▶ **Exercise brief**
Below are some records; state how many of their lines contain the word "LGBTQ", and add nothing.

▶ **Data for this exercise**
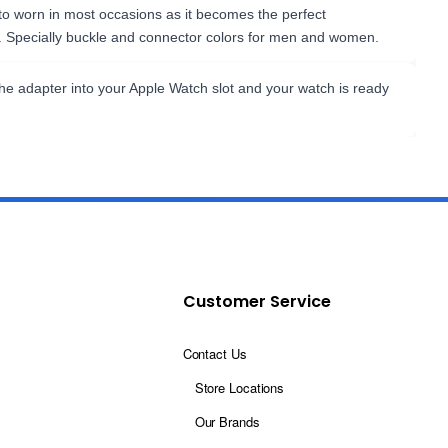
 to worn in most occasions as it becomes the perfect
. Specially buckle and connector colors for men and women.
the adapter into your Apple Watch slot and your watch is ready
Customer Service
Contact Us
Store Locations
Our Brands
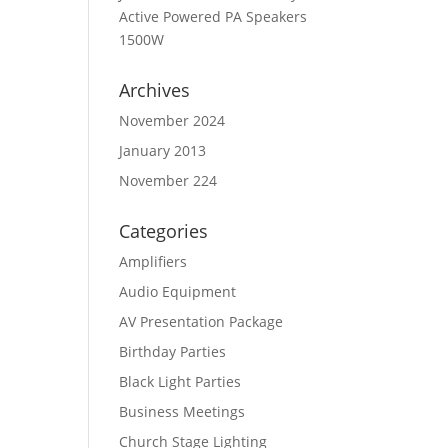
Active Powered PA Speakers
1500W
Archives
November 2024
January 2013
November 224
Categories
Amplifiers
Audio Equipment
AV Presentation Package
Birthday Parties
Black Light Parties
Business Meetings
Church Stage Lighting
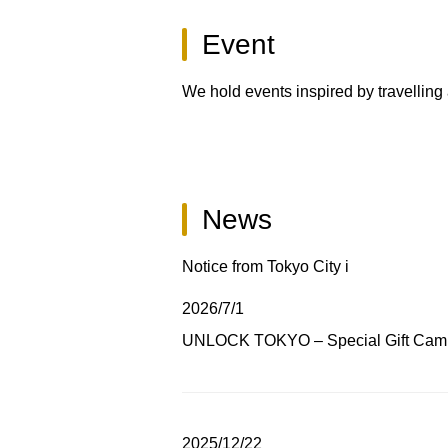
Event
We hold events inspired by travelling
News
Notice from Tokyo City i
2026/7/1
UNLOCK TOKYO – Special Gift Cam
2025/12/22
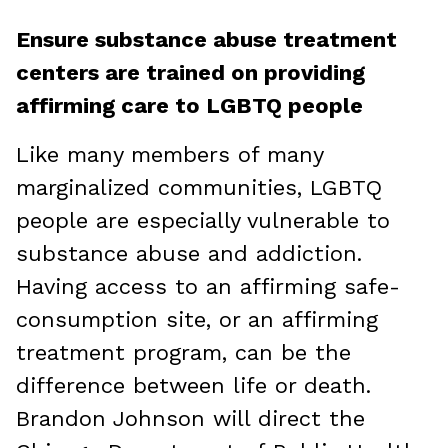
Ensure substance abuse treatment
centers are trained on providing
affirming care to LGBTQ people
Like many members of many
marginalized communities, LGBTQ
people are especially vulnerable to
substance abuse and addiction.
Having access to an affirming safe-
consumption site, or an affirming
treatment program, can be the
difference between life or death.
Brandon Johnson will direct the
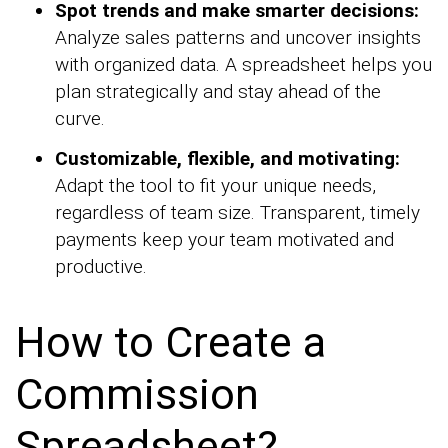
Spot trends and make smarter decisions:
Analyze sales patterns and uncover insights
with organized data. A spreadsheet helps you
plan strategically and stay ahead of the
curve.
Customizable, flexible, and motivating:
Adapt the tool to fit your unique needs,
regardless of team size. Transparent, timely
payments keep your team motivated and
productive.
How to Create a
Commission
Spreadsheet?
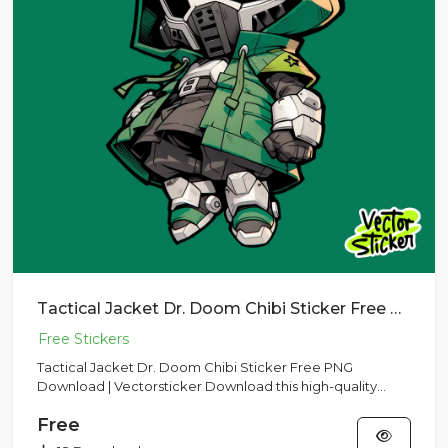
Tactical Jacket Dr. Doom Chibi Sticker Free PNG Download | Vectorsticker
Tactical Jacket Dr. Doom Chibi Sticker Free PNG
Download | Vectorsticker Download this high-quality
Tactical Jacket Dr....
Free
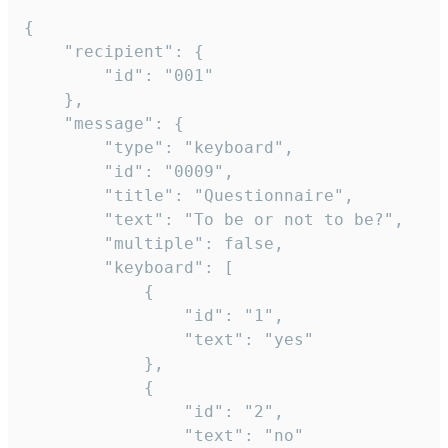
{

	"recipient": {

		"id": "001"

	},

	"message": {

		"type": "keyboard",

		"id": "0009",

		"title": "Questionnaire",

		"text": "To be or not to be?",

		"multiple": false,

		"keyboard": [

			{

				"id": "1",

				"text": "yes"

			},

			{

				"id": "2",

				"text": "no"
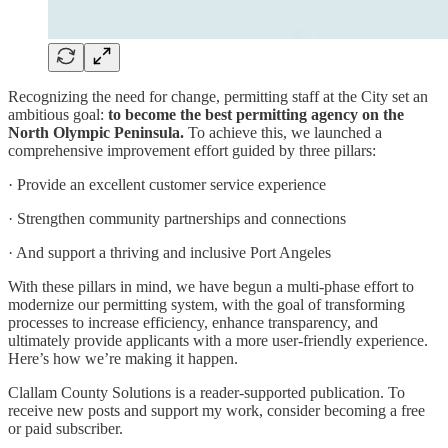
Recognizing the need for change, permitting staff at the City set an
ambitious goal:
to become the best permitting agency on the
North Olympic Peninsula.
To achieve this, we launched a
comprehensive improvement effort guided by three pillars:
· Provide an excellent customer service experience
· Strengthen community partnerships and connections
· And support a thriving and inclusive Port Angeles
With these pillars in mind, we have begun a multi-phase effort to
modernize our permitting system, with the goal of transforming
processes to increase efficiency, enhance transparency, and
ultimately provide applicants with a more user-friendly experience.
Here’s how we’re making it happen.
Clallam County Solutions is a reader-supported publication. To
receive new posts and support my work, consider becoming a free
or paid subscriber.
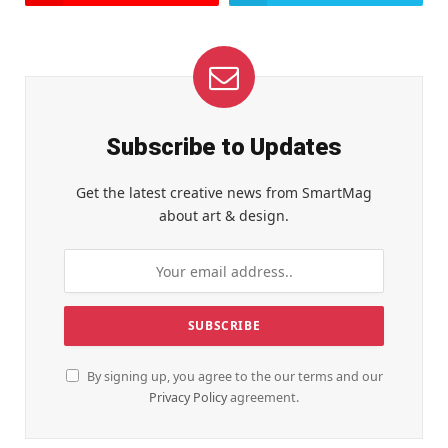
Subscribe to Updates
Get the latest creative news from SmartMag
about art & design.
By signing up, you agree to the our terms and our
Privacy Policy
agreement.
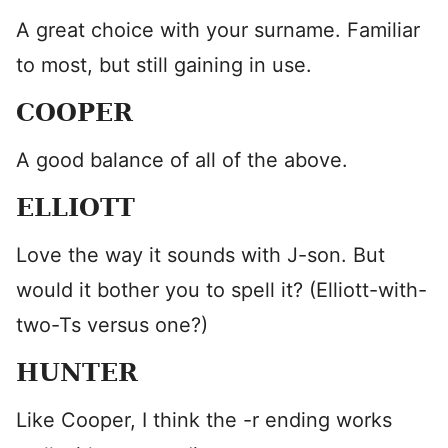
A great choice with your surname. Familiar
to most, but still gaining in use.
COOPER
A good balance of all of the above.
ELLIOTT
Love the way it sounds with J-son. But
would it bother you to spell it? (Elliott-with-
two-Ts versus one?)
HUNTER
Like Cooper, I think the -r ending works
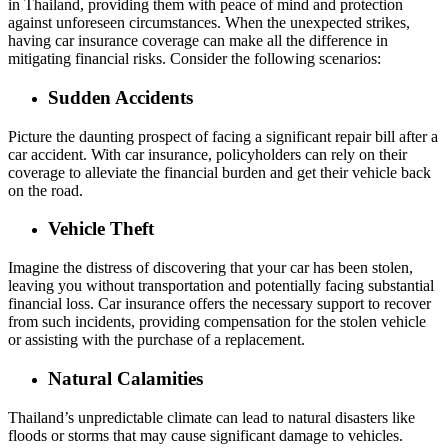
in Thailand, providing them with peace of mind and protection
against unforeseen circumstances. When the unexpected strikes,
having car insurance coverage can make all the difference in
mitigating financial risks. Consider the following scenarios:
Sudden Accidents
Picture the daunting prospect of facing a significant repair bill after a
car accident. With car insurance, policyholders can rely on their
coverage to alleviate the financial burden and get their vehicle back
on the road.
Vehicle Theft
Imagine the distress of discovering that your car has been stolen,
leaving you without transportation and potentially facing substantial
financial loss. Car insurance offers the necessary support to recover
from such incidents, providing compensation for the stolen vehicle
or assisting with the purchase of a replacement.
Natural Calamities
Thailand’s unpredictable climate can lead to natural disasters like
floods or storms that may cause significant damage to vehicles.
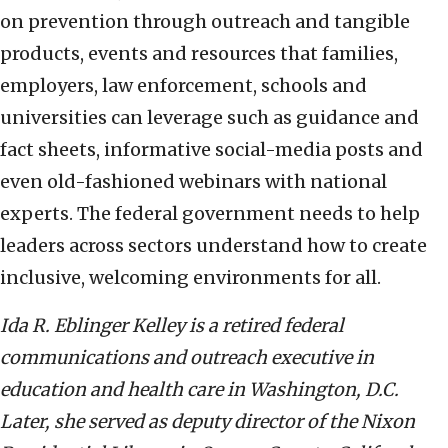
on prevention through outreach and tangible
products, events and resources that families,
employers, law enforcement, schools and
universities can leverage such as guidance and
fact sheets, informative social-media posts and
even old-fashioned webinars with national
experts. The federal government needs to help
leaders across sectors understand how to create
inclusive, welcoming environments for all.
Ida R. Eblinger Kelley is a retired federal
communications and outreach executive in
education and health care in Washington, D.C.
Later, she served as deputy director of the Nixon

▶ **Exercise answer**
2